In the park's protected waters, visitors will find 88 types of coral, more than 600 different species of fish as well as whale sharks and manta rays.
Christmas Island boasts some of the best dive spots in Australia. It's home to the longest drop-offs in the world and is located on the edge of the Java Trench, the deepest point in the Indian Ocean.
Underneath the water, divers will find unspoiled corals like the Acropora and plate corals. This important ecosystem attracts a variety of tropical fish including butterfly fish, anemones, eels and the surgeonfish.
If you're lucky, you might even get the chance to dive with one of the ocean's biggest inhabitants, the whale shark. These creatures frequent the island's coastline during the wet season with their newborn pups.
Annual Crab Migration
The Christmas Island's annual crab migration is its biggest natural attraction. Each year more than 100 million crabs make their way from the forest to the ocean to lay their keys.
The migration happens at the beginning of the wet season when the rains provide enough moisture for the crabs to survive their journey.
Once at the beach, the breeding sequence links up to the moon. The female crabs remain and only release their eggs precisely at the turn of high tide.
The eggs hatch on contact with the seawater and the young larvae get washed out into the sea. Once the baby crabs are about 5 millimetres cross, they return to the shore and begin their march into the forest.
Dolly Beach is considered to be the most beautiful beach on the island. The secluded beach is in pristine condition, and it's a popular camping spot amongst the locals.
The beach is a 30-minute drive from the capital. Once you've parked your car, you'll have to walk for 45 minutes through the jungle before you reach its sandy shores.
Another popular draw card to Dolly Beach is that its shores are a breeding area for endangered sea turtles. If you come at the right time of year, you'll see tracks of the nesting adults and the emerging hatchlings making their way into the ocean.

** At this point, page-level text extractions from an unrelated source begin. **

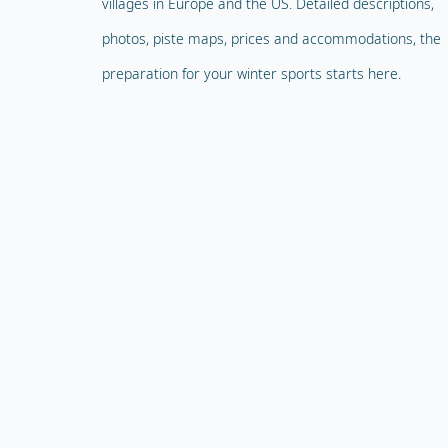
villages in Europe and the US. Detailed descriptions,
photos, piste maps, prices and accommodations, the
preparation for your winter sports starts here.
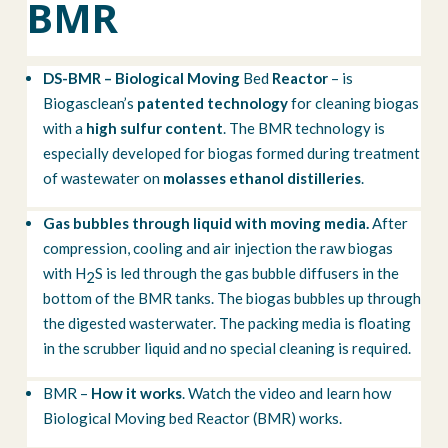
BMR
DS-BMR – Biological Moving
Bed
Reactor
– is
Biogasclean’s
patented technology
for cleaning biogas
with a
high sulfur content
. The BMR technology is
especially developed for biogas formed during treatment
of wastewater on
molasses ethanol distilleries
.
Gas bubbles through liquid with moving media.
After
compression, cooling and air injection the raw biogas
with H
S is led through the gas bubble diffusers in the
2
bottom of the BMR tanks. The biogas bubbles up through
the digested wasterwater. The packing media is floating
in the scrubber liquid and no special cleaning is required.
BMR –
How it works
. Watch the video and learn how
Biological Moving bed Reactor (BMR) works.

Christmas Island is a mecca for bird watchers. Due to the ecology of the island, it's home to hundreds of different species of birds. Seven of the 13 land birds are endemic including the Christmas Island Thrush.
Another plus is that the animals are more curious than fearful of humans. You'll be able to witness some extraordinary sightings and if you're lucky, catch glimpses of some of the rarest birds in the world.
Keep a lookout for the elusive Christmas Island Hawk Owl, the Abbott's Booby and the Christmas Island Frigatebird.